Technology experts have developed various concepts to enhance privacy protection—e.g. k-anonymity [123], l-diversity [124] and t-closeness [125]—but these concepts have revealed themselves as non-conclusive solutions. A similar fate is common to other privacy-enhancing technologies (PETs) [126, 127] that rely on the assumed preference for anonymity, clearly (yet problematically) challenged by the use of social networks,Footnote 80 while Do-Not-Track initiatives have not obtained enough success either [133]. And yet, the importance of all these attempts is becoming progressively less relevant in the classifying society. Accordingly, users must keep relying on regulators to protect them and on businesses to follow some form of ethical behaviourFootnote 81 calling for more appropriate answers from both stakeholders.
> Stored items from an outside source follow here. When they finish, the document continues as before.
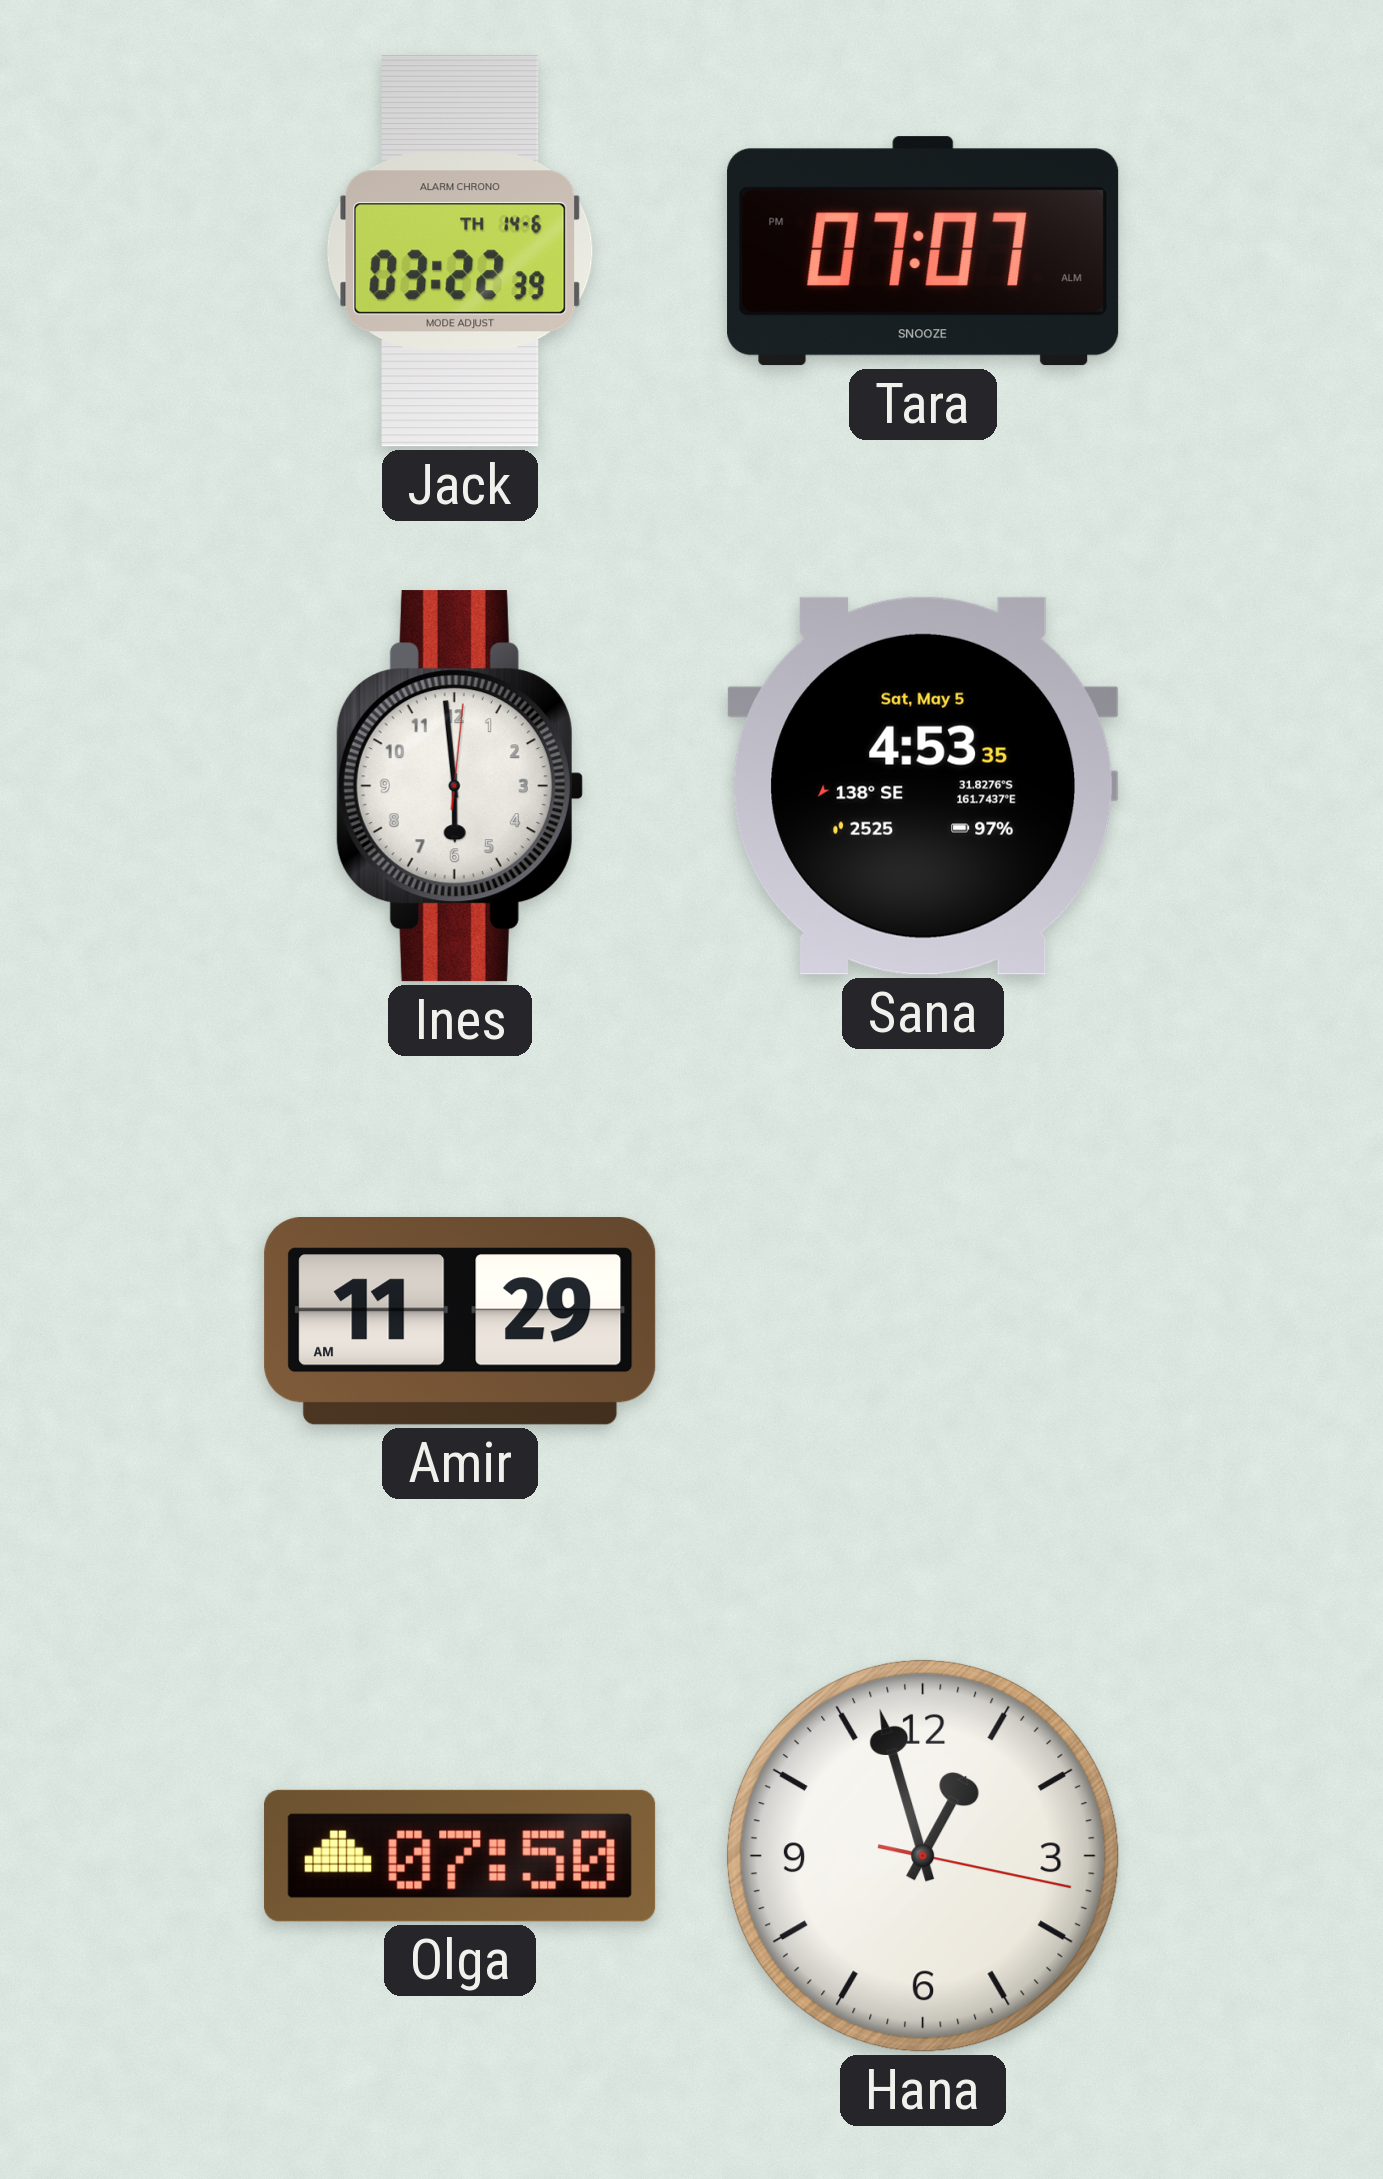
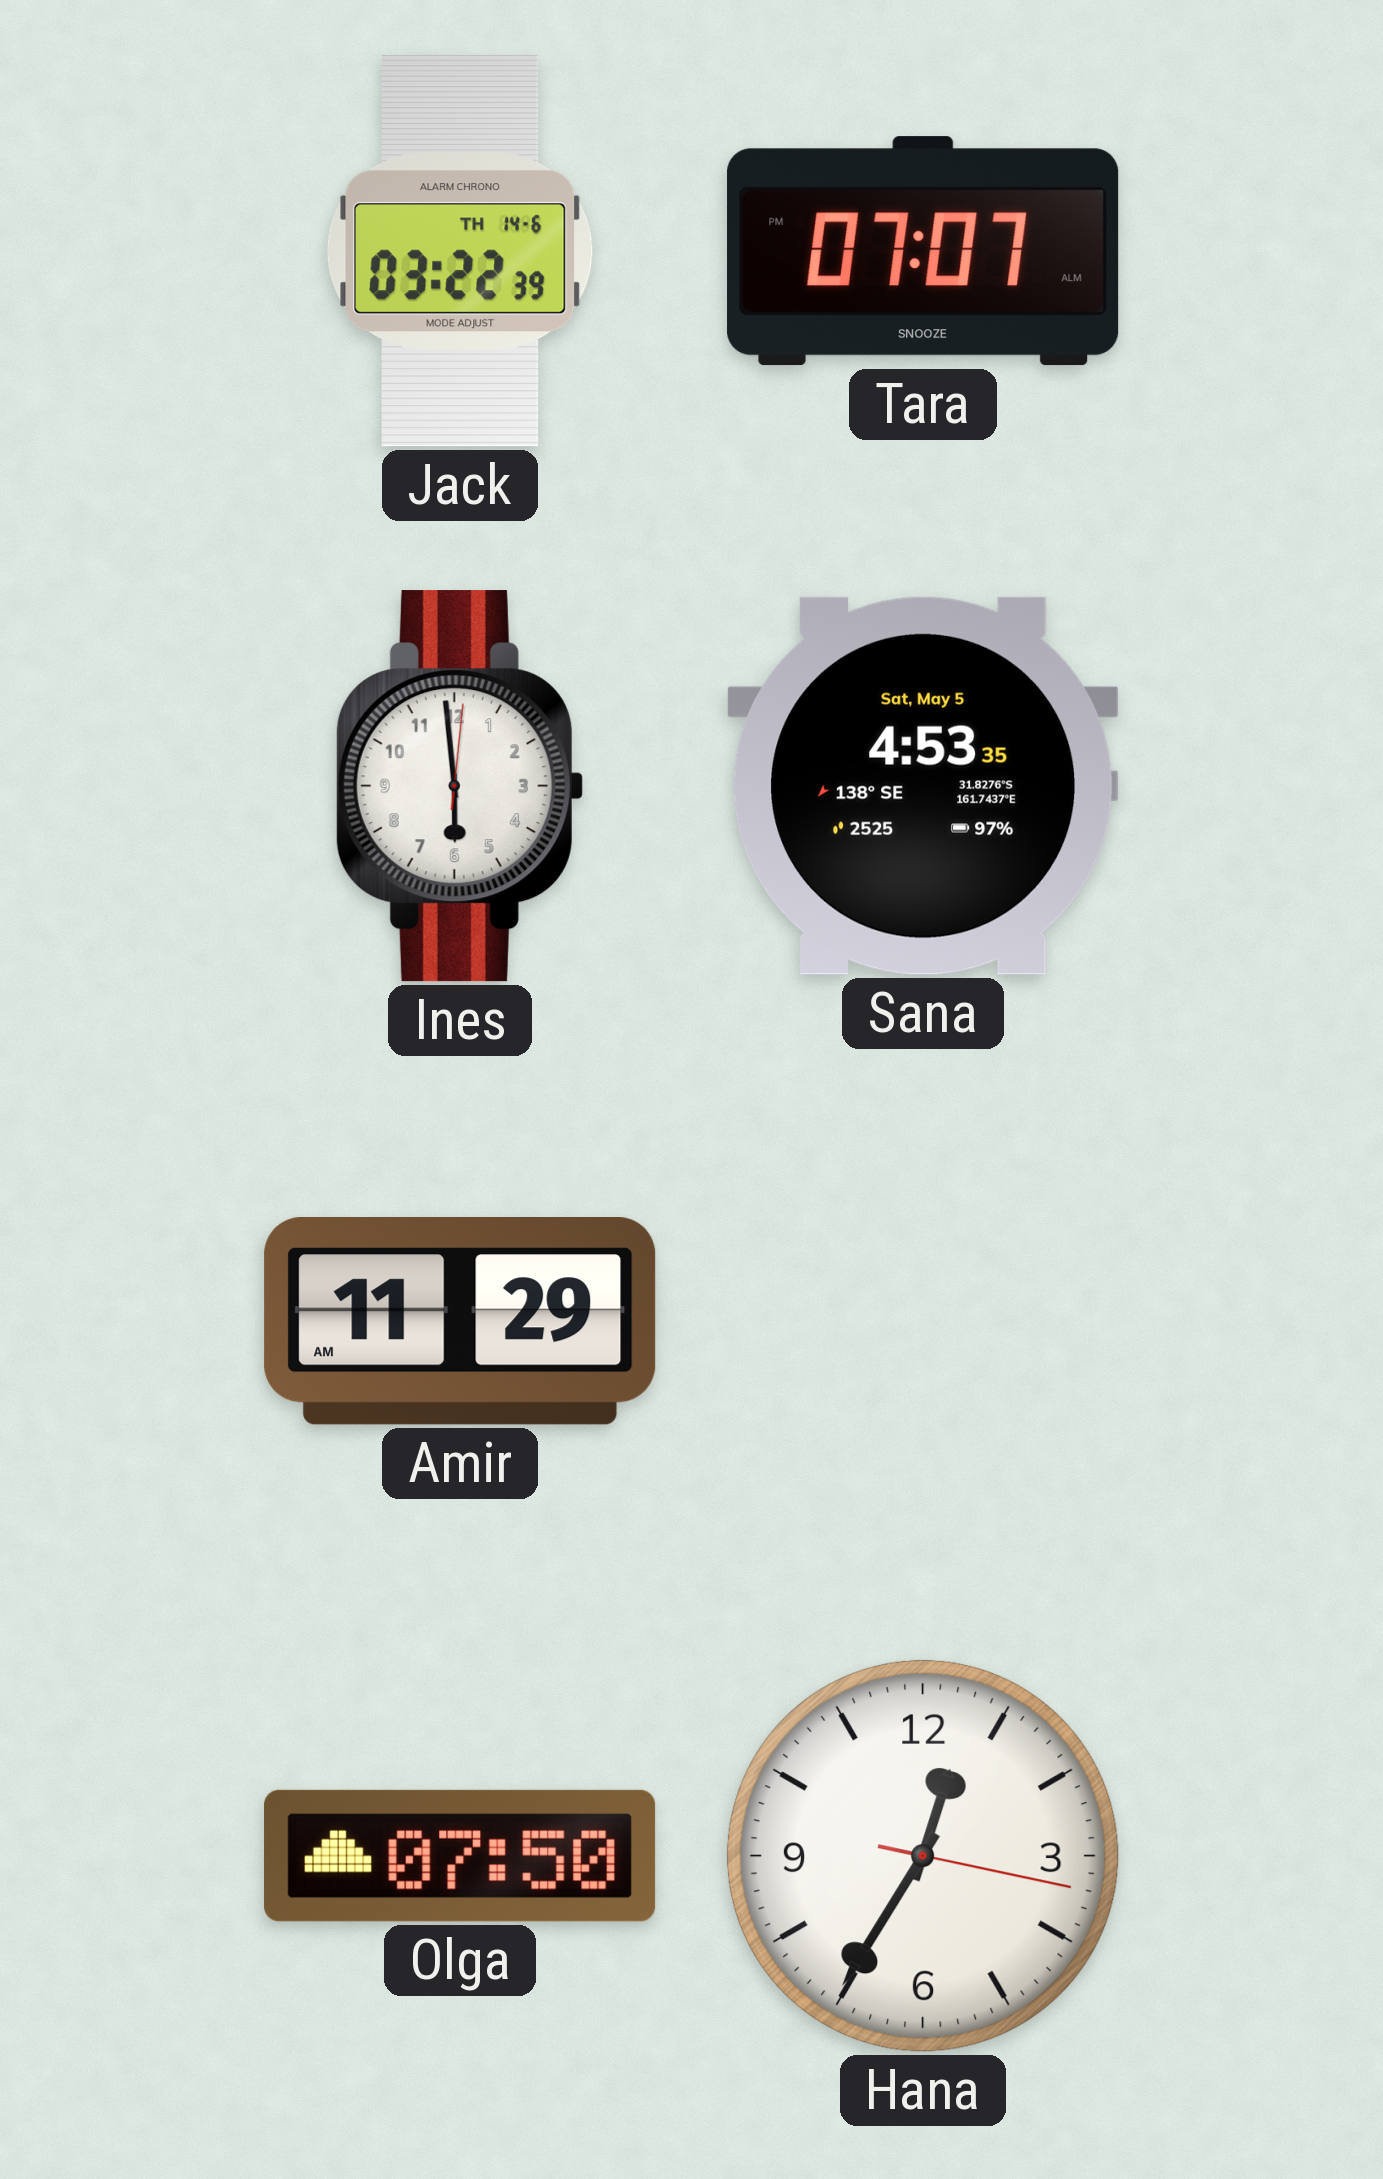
Hana: 12:57 -> 12:35
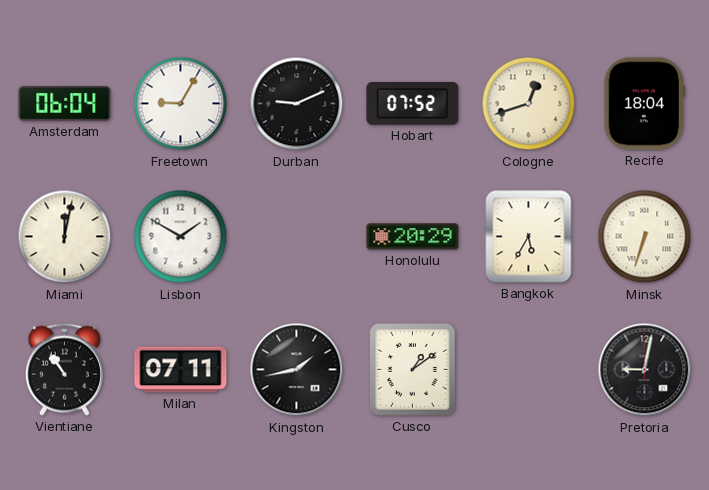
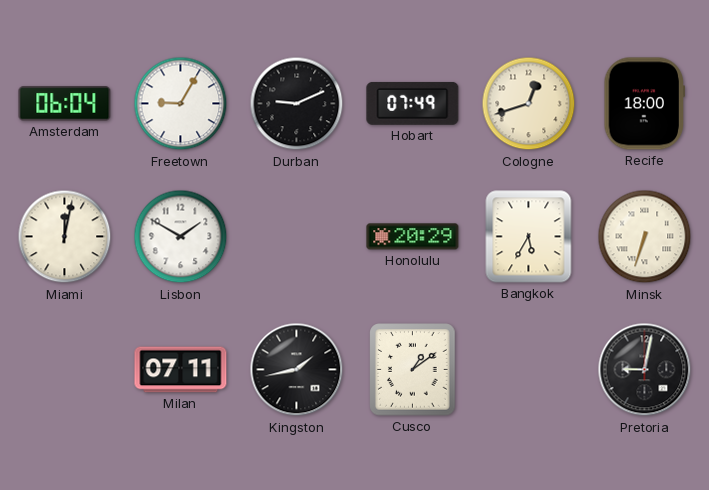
Hobart: 07:52 -> 07:49
Recife: 18:04 -> 18:00
Vientiane: 10:54 -> none
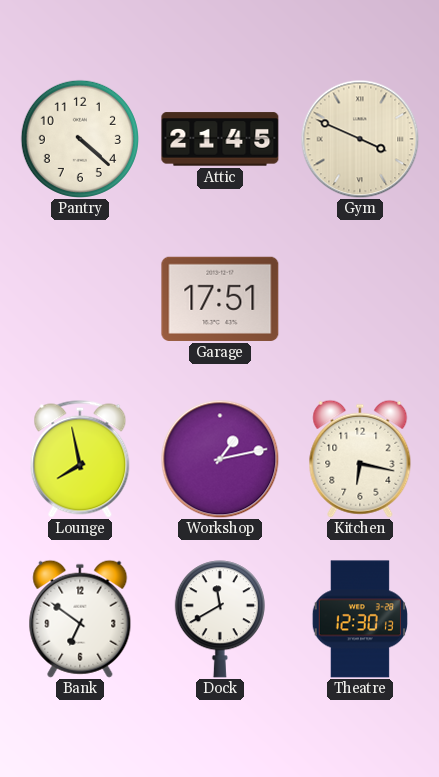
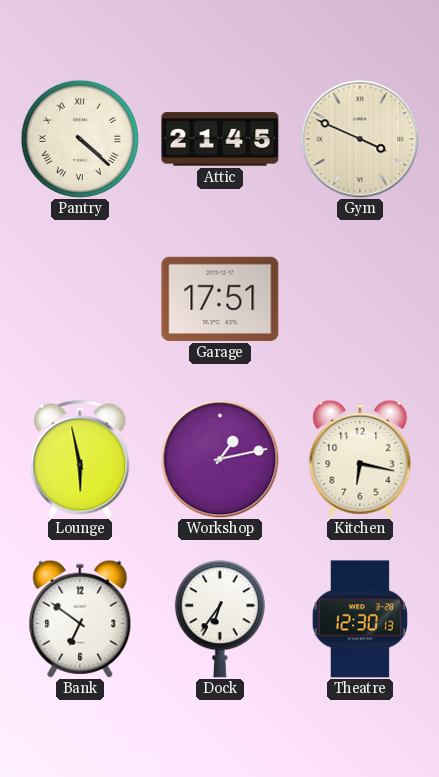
Pantry numerals: Arabic -> Roman
Lounge: 7:58 -> 5:58
Dock: 11:40 -> 6:36
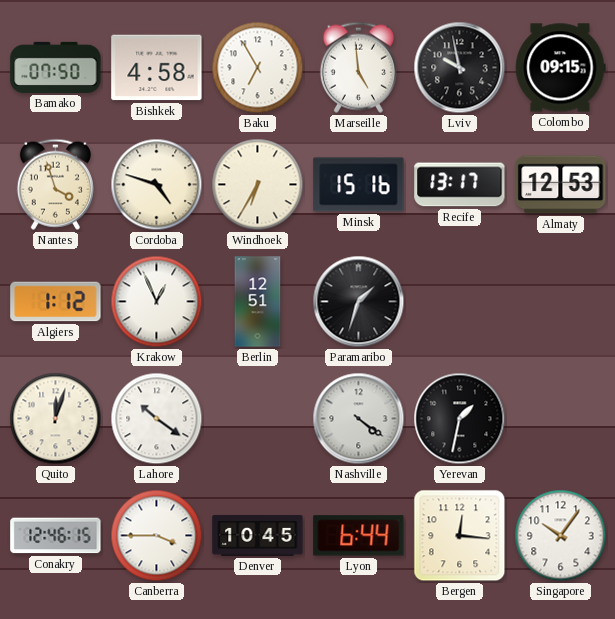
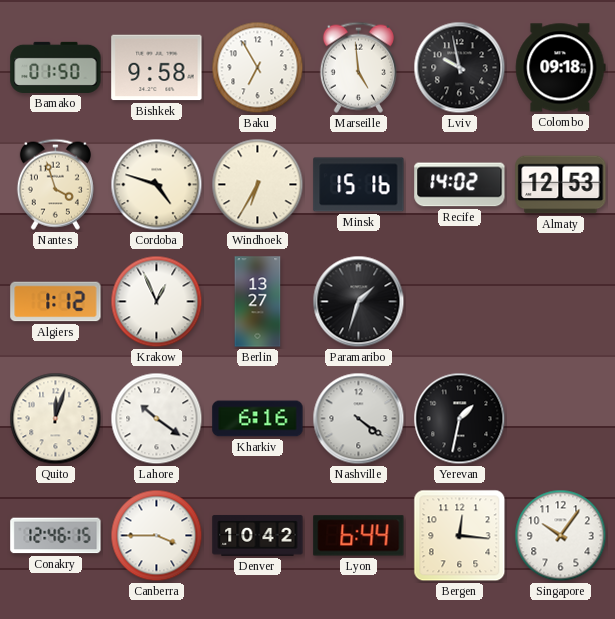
Bamako: 07:50 -> 01:50
Bishkek: 4:58 -> 9:58
Colombo: 09:15 -> 09:18
Recife: 13:17 -> 14:02
Berlin: 12:51 -> 13:27
Kharkiv: none -> 6:16
Denver: 10:45 -> 10:42
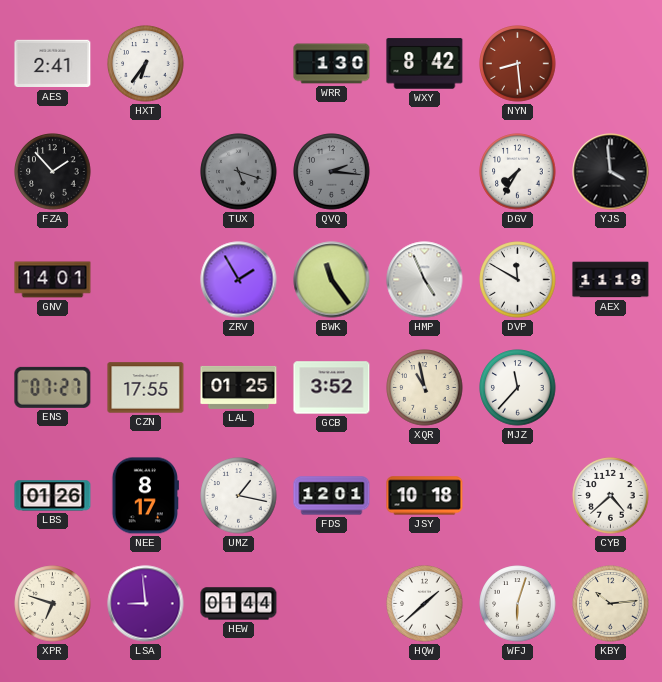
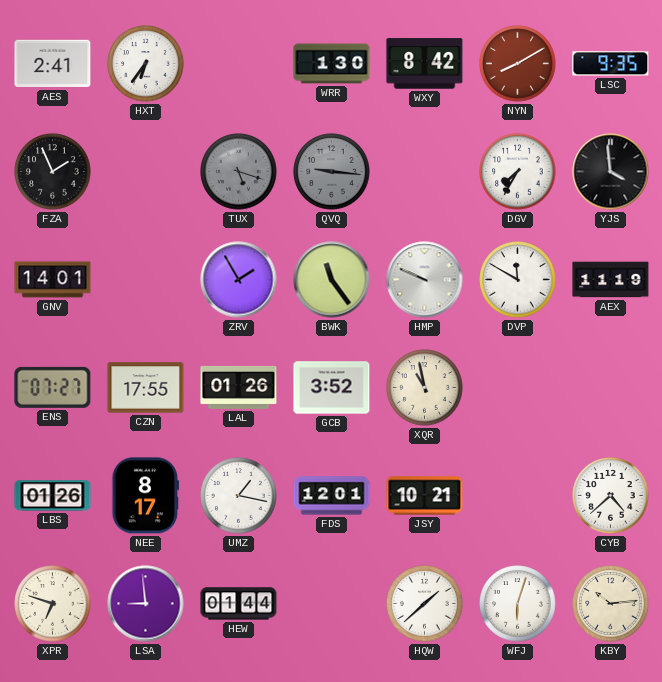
NYN: 8:29 -> 8:10
LSC: none -> 9:35
FZA: 1:53 -> 1:56
QVQ: 2:16 -> 9:16
HMP: 4:56 -> 9:49
LAL: 01:25 -> 01:26
MJZ: 11:37 -> none
JSY: 10:18 -> 10:21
As mentioned, device fingerprints enable identification of individuals and devices themselves even when, for instance, cookies are disabled. If we consider that each device is composed of several other devices with their own digital fingerprints (e.g. a smart phone has a unique identification number while its Bluetooth and Wi-Fi antennas and other components also have their own), and that each of them continuously exchange information that can be compiled, the shift from personal data to things’ data and to clusters of things’ (non-personal) data as the subject of data processing begins to emerge in all its clarity and pervasiveness. When the GSM of a mobile phone allows geo-localization, we are used to thinking and behaving as if the system is locating the individual owner of the mobile phone. Yet technically it is not; it is locating the device and the data can be easily pseudo-anonymized. Once it becomes possible to target the device and the cluster(s) of data contingently related to it in a model, without the need to expressly target a specifically identified individual, the switch from personal data to things’ data is complete, requiring an alternative approach that has not yet fully emerged.

The situation described above leads to a deadly stalemate of expanding asymmetry among players in markets and in society overall.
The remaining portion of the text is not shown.